WHAT IS REQUIRED —
Where a line of the material contains the string "professional", copy that line.

AVAILABLE DATA —
Start of Block
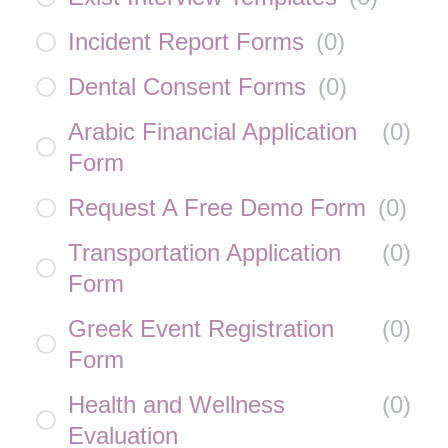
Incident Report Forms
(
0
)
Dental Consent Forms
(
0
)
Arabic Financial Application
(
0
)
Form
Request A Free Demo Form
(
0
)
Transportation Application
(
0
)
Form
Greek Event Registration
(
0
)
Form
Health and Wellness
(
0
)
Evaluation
End of Block
Start of Block
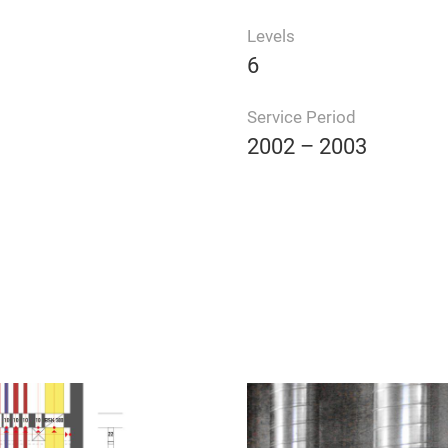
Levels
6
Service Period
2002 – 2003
End of Block
Start of Block
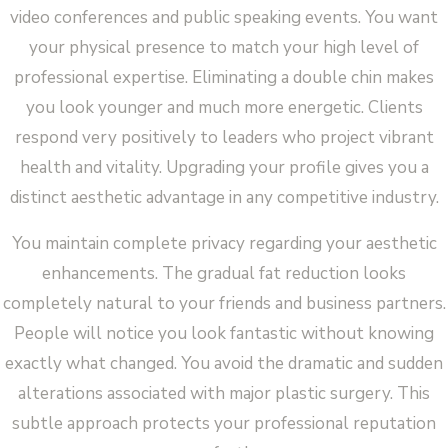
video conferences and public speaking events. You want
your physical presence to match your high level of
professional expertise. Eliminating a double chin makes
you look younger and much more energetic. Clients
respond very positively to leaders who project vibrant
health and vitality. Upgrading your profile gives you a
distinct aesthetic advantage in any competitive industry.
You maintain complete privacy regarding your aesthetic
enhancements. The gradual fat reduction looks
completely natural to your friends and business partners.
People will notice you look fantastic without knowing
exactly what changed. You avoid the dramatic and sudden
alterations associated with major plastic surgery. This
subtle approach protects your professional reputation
End of Block
SOLUTION TO THIS TASK —
professional expertise. Eliminating a double chin makes
subtle approach protects your professional reputation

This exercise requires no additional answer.